### Excerpted data ###

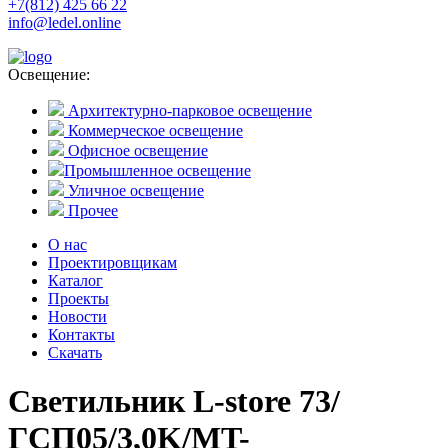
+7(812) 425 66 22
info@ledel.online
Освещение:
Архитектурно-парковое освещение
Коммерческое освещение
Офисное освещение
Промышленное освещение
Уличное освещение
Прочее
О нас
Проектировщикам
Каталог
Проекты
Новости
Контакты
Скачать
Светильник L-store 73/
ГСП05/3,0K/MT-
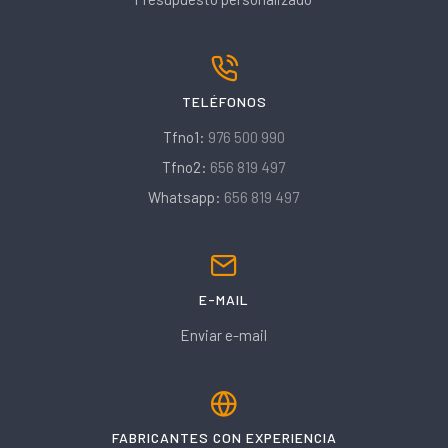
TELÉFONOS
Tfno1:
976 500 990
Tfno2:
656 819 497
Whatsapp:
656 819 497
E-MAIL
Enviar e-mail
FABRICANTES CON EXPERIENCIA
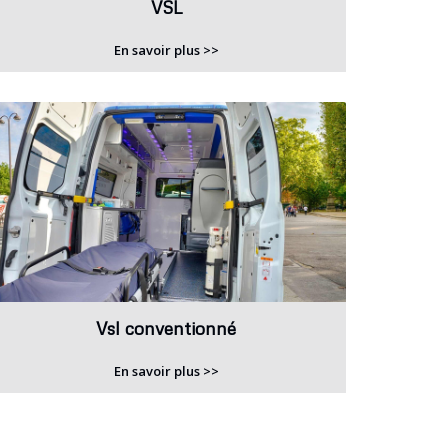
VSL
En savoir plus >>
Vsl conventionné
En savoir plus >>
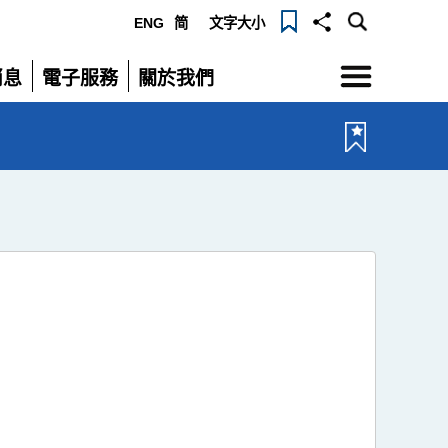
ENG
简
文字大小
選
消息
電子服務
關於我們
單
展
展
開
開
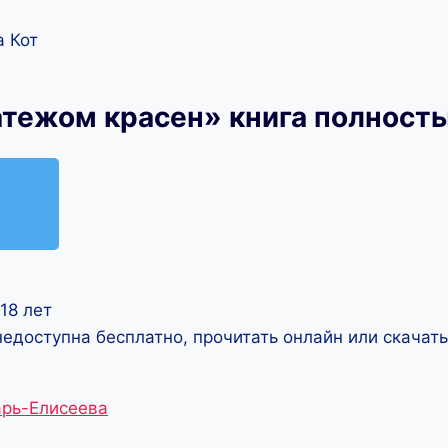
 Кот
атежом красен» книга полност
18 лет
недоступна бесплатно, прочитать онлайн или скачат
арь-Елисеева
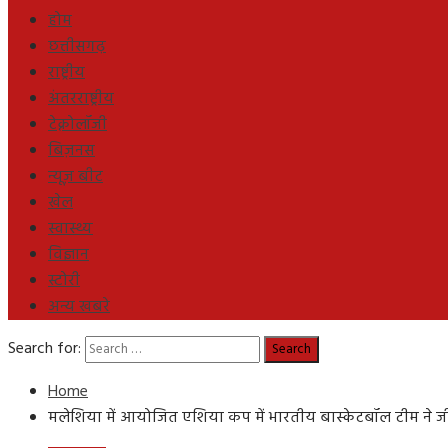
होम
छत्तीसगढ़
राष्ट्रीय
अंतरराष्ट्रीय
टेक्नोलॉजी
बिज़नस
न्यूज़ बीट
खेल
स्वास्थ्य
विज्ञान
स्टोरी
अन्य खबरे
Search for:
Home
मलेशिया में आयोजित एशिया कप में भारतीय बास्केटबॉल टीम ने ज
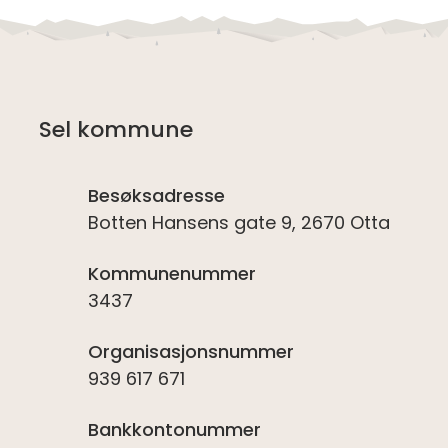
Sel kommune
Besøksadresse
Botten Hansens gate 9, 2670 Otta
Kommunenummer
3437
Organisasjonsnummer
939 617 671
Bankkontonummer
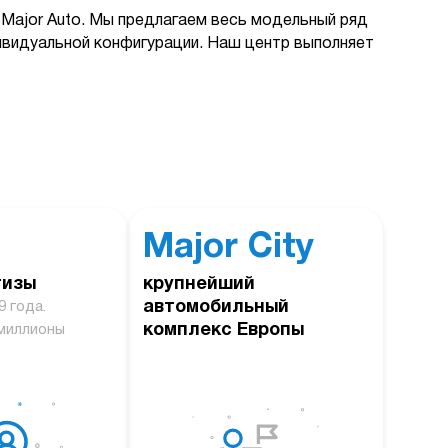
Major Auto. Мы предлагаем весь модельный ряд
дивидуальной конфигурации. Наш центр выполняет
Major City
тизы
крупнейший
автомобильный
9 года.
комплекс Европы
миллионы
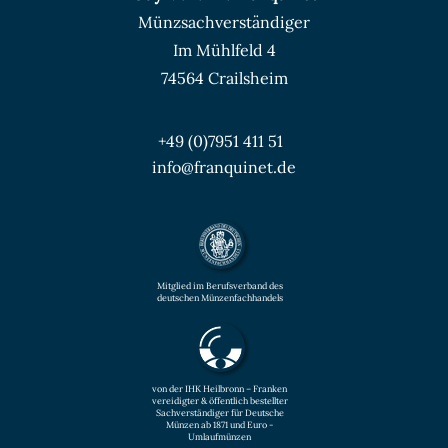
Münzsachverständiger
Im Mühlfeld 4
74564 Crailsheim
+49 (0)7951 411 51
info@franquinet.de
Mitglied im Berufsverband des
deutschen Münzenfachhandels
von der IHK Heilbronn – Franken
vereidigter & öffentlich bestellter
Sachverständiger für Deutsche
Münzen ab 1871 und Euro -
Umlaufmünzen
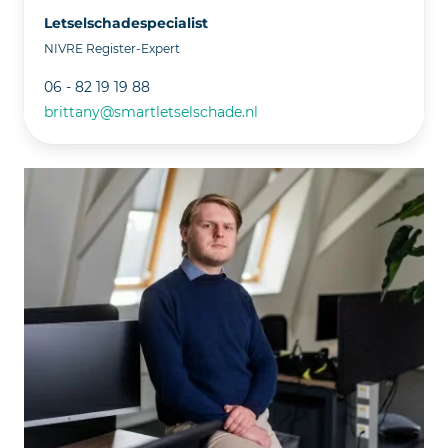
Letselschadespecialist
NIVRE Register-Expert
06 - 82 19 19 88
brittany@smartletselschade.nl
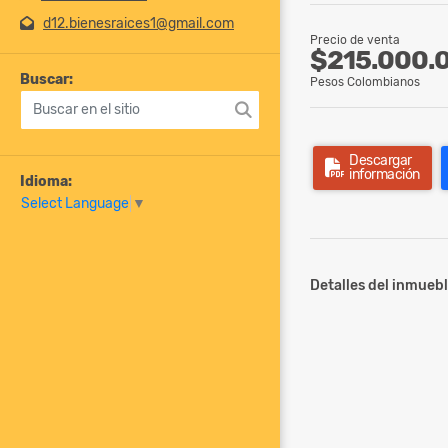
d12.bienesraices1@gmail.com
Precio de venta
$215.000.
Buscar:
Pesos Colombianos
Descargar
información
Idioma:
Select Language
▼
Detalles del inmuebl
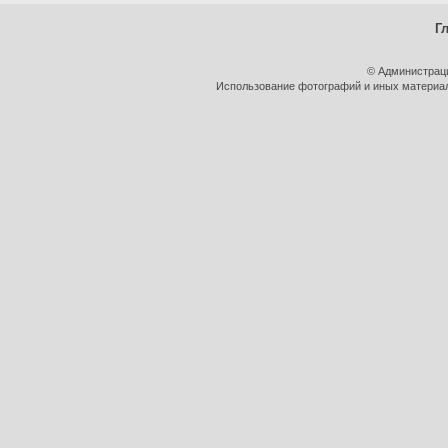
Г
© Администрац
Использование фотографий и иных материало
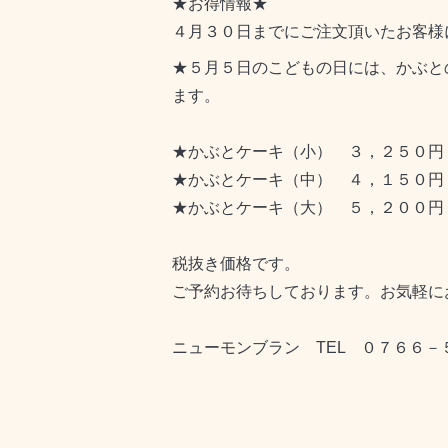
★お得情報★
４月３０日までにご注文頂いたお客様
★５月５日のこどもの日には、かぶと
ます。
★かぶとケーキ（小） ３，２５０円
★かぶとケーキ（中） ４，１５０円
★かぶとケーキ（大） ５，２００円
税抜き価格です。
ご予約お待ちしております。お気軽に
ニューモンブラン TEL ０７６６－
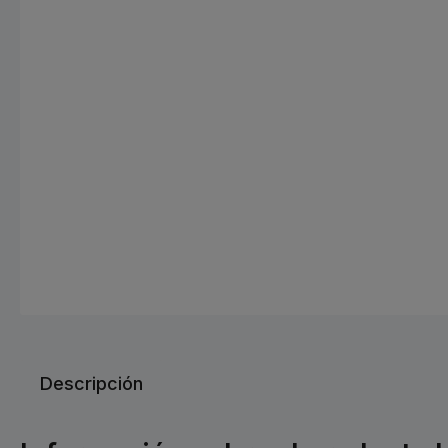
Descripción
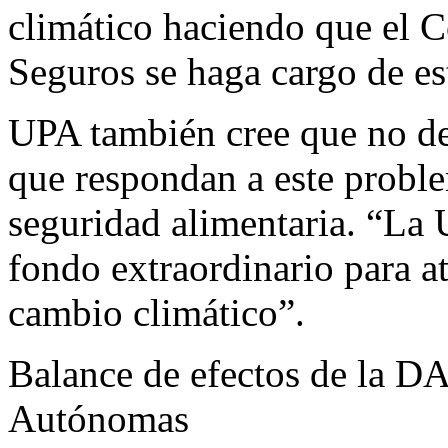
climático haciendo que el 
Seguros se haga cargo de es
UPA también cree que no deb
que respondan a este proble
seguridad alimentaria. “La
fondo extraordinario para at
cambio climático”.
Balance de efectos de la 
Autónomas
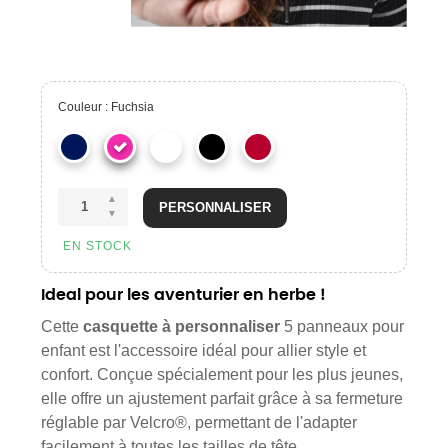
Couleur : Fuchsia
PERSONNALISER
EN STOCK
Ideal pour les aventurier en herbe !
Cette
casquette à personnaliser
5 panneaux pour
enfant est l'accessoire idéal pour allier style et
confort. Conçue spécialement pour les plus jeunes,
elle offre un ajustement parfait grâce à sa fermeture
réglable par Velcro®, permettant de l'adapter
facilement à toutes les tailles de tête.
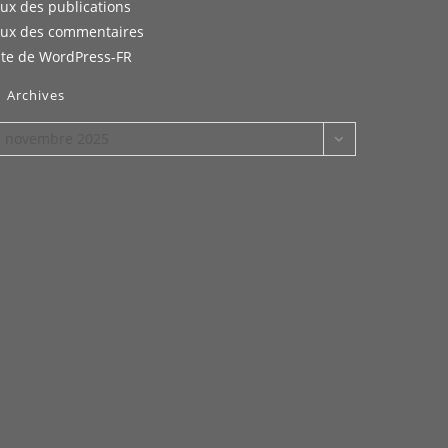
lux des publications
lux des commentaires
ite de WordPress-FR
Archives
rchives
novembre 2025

###

- _What is being asked_
In which lines of the records does the word "Major" appear? Copy each of them.

- _Answer box_
Major Auto. Мы предлагаем весь модельный ряд
Major City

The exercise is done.